Folha de S. Paulo


Pequenos usuários, grandes negócios

Com um poder de compra sem precedentes e abertos a qualquer novidade, as crianças de hoje se tornaram desproporcionalmente importantes para as novas tecnologias.

Até há pouco tempo elas não passavam de um mercado específico de produtos de baixo valor. Por mais cara que fosse uma Barbie, seu custo poderia ser administrado. Era comum substituí-la por uma Polly ou Susi ou herdá-las de irmãs ou primas, e suas roupinhas poderiam ser feitas em casa. Em última hipótese, um "não" tinha um bom valor educativo.

Pais e professores eram a grande barreira para empresas chegarem a um público altamente sugestionável. Sarcásticos com relação às mentiras deslavadas da publicidade, eles tinham condições de proteger os pequenos do interesse mercadológico por trás de cada comercial.

Tudo isso mudou com a popularização da TV e das revistas infantis, que deu aos departamentos de marketing formas de driblar o controle adulto e falar diretamente com as crianças. Depois de muita luta, restrições à publicidade infantil conseguiram dar ao mercado um mínimo de civilidade.

Mas os comerciantes não deixariam barato. Ao perceberem que as crianças, por sua disposição para aprender e tempo livre de sobra, eram capazes de manejar as novas máquinas muito melhor do que seus pais, passaram a direcionar suas mensagens comerciais para esse novo canal.

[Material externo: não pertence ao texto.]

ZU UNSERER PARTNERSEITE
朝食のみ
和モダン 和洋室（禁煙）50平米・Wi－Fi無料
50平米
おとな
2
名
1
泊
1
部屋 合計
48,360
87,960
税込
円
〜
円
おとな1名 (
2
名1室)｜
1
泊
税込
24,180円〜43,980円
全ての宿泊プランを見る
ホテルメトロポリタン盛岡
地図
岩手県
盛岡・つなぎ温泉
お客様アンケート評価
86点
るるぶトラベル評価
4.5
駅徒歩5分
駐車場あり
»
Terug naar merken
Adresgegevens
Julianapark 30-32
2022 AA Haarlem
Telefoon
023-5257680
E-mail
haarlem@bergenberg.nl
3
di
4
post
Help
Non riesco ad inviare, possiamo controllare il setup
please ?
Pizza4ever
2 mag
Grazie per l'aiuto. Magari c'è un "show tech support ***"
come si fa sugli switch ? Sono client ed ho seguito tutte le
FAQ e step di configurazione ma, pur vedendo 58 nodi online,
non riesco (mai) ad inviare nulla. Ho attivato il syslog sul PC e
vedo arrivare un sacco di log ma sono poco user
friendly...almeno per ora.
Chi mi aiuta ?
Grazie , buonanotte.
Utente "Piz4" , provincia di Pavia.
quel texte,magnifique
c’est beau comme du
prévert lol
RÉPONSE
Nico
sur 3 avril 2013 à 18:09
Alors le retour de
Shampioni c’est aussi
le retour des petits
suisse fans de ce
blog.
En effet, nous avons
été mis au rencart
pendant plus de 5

Era fácil demais. O uso educacional de computadores leva muitos pais a confiar implicitamente nas telas, não se importando de ter as crianças on-line. Sem saber que a publicidade eletrônica é, muitas vezes, muito mais intrusiva e manipuladora do que a pior TV seria capaz de imaginar.

A forma mais direta de tirar o doce das crianças é apelar para jogos e comunidades aparentemente gratuitos, com elementos extras que podem ser comprados para enfeitar personagens ou atingir novos níveis. Mas existem outras formas, sorrateiras e muito mais daninhas, de invadir o cotidiano. Seus efeitos só deverão estar visíveis em uma ou duas décadas.

Todos os dias profissionais especializados comercializam grandes volumes de informações que deveriam ser particulares, combinando o rastreamento de dados com informações pessoais fornecidas pelos próprios usuários.

A vigilância é perene. Ela está nas palavras buscadas no Google, nos cliques da timeline do Facebook, na identificação de palavras-chave em e-mails, SMS, WhatsApp e Waze, nos games e uso de consoles, no reconhecimento de faces e produtos em fotos, nas "curtidas" em páginas, no uso de mapas, na localização de smartphones, entre tantos. Não tardará para estar em TVs, robôs, eletrodomésticos e carros, cada vez mais difícil de identificar.

As informações, compiladas em perfis detalhados, são repassadas para anunciantes construírem mensagens personalizadas, com base no conhecimento de interesses, comportamento e status sócio-econômico de seus usuários.

Se para adultos isso é um incômodo, representado naquele anúncio que teima em reaparecer semanas depois de um produto ter sido comprado, para crianças essa distinção não é tão clara.

É complicado quando a interface do mundo real passa a vender coisas o tempo todo. Se até adultos esclarecidos assumem que o que não estiver listado nas primeiras páginas de resultados de busca é pouco importante ou inexistente, o que dizer de quem ainda não desenvolveu o senso crítico e acha normal perguntar para a interface o que fazer amanhã?

Não é razoável esperar que os pais sejam capazes de proteger suas crianças de práticas de uma indústria tão avançada e inescrupulosa. A privacidade das crianças só pode ser garantida por uma combinação de uma divulgação clara, direta e abrangente, com consentimento periódico.

Só assim será possível equilibrar o interesse das crianças em aproveitar a riqueza de informação da rede e, ao mesmo tempo, protegê-las de práticas de marketing enganosas e injustas que se aproveitam de suas vulnerabilidades nestes novos meios de comunicação.